» **WHAT IS NEEDED**
Going from the top of the data below, give again each line through the one containing "witch… Oh actually I think I’m getting", both ends kept.
********************
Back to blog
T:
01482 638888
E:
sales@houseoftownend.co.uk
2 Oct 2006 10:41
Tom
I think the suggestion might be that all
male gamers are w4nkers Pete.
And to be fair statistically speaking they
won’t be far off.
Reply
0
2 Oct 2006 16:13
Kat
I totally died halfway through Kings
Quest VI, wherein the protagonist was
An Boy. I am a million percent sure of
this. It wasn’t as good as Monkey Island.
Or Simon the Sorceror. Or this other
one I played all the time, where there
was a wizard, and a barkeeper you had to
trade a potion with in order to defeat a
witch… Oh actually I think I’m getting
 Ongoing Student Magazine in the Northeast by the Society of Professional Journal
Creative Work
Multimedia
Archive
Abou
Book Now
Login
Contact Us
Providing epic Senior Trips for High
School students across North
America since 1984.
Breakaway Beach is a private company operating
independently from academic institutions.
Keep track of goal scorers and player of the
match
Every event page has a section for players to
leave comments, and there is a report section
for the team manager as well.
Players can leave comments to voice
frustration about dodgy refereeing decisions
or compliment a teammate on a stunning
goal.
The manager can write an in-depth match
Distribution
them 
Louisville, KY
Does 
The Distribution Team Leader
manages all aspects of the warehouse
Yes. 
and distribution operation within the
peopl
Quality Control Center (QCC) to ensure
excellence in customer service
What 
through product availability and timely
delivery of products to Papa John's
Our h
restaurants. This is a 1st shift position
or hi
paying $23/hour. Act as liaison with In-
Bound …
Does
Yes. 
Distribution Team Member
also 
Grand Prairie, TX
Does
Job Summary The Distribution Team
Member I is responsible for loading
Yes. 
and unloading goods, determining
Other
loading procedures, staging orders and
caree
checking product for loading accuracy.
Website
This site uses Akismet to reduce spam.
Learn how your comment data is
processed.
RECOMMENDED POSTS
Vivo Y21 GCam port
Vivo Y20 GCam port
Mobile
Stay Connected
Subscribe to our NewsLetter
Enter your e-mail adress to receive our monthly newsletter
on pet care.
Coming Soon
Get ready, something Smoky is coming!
********************
» **RESULT FOR THIS TASK**
Back to blog
T:
01482 638888
E:
sales@houseoftownend.co.uk
2 Oct 2006 10:41
Tom
I think the suggestion might be that all
male gamers are w4nkers Pete.
And to be fair statistically speaking they
won’t be far off.
Reply
0
2 Oct 2006 16:13
Kat
I totally died halfway through Kings
Quest VI, wherein the protagonist was
An Boy. I am a million percent sure of
this. It wasn’t as good as Monkey Island.
Or Simon the Sorceror. Or this other
one I played all the time, where there
was a wizard, and a barkeeper you had to
trade a potion with in order to defeat a
witch… Oh actually I think I’m getting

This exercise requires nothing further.